Where will metrology fit in as the manufacturing industry moves quickly toward an environment that is driven by a data and connected across the entire supply chain by a single “digital thread?” A good answer emerged at the HxGN Live event, which took place June 1 through 4. This answer can be summed up by the theme for the metrology component of this conference as announced by Norbert Hanke, Hexagon Metrology president and CEO. Three words state this theme: Sensing. Thinking. Acting. Proficiency in these three areas establishes metrology as the business of solving problems. This is much more than the activity of taking measurements, as some might narrowly define metrology.

In his Metrology Keynote presentation, Mr.
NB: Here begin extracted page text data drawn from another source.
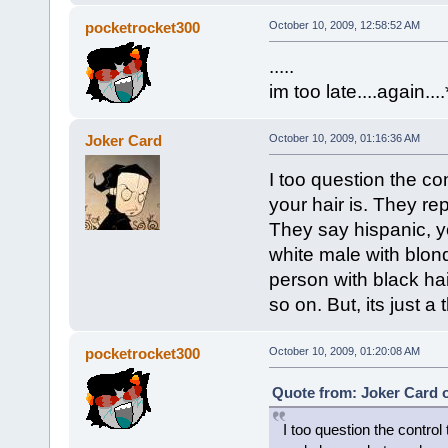
pocketrocket300
October 10, 2009, 12:58:52 AM
.....
im too late....again...
Joker Card
October 10, 2009, 01:16:36 AM
I too question the co
your hair is. They re
They say hispanic, y
white male with blond
person with black hai
so on. But, its just a
pocketrocket300
October 10, 2009, 01:20:08 AM
Quote from: Joker Card o
I too question the contro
Hanke explained that sensing is at the heart of metrology equipment, whether by contact or non-contact techniques, or a unified combination of these methods. This “sensory input” represents the measurement of workpiece dimensions and feature characteristics. Thinking refers to the analysis of measurement data so that it becomes useful information to manufacturers. Software and software systems provide this analysis and reporting function. Finally, acting refers to the ability of shop and factory personnel to make decisions that ultimately improve productivity, which in this context includes the rate at which good parts are produced. Metrology, then, is a driver of productivity, not a barrier that consumes time and resources on the shop floor without delivering additional value.

When Steve Sivitter, CEO of Vero Software joined Mr. Hanke on the stage, he explained how one of the key connections that enables metrology to drive productivity is in CAM software. As the engine that drives machine tools and other CNC equipment, CAM software is best positioned to be the agent by which metrology data can immediately influence the manufacturing process to ensure the production of parts that meet all of the dimensional specifications of the customer. Mr. Sivitter made it clear that the range of Vero software brands, which include EdgeCAM, Surfcam and WorkNC, now gives Hexagon a comprehensive path for looping metrology data securely into strategies for implementing data-driven manufacturing concepts.

Technical presentations and new products introduced in the exhibit area showed how Hexagon Metrology is backing up its vision for metrology as a problem solver and productivity driver with real world solutions, both in hardware and software.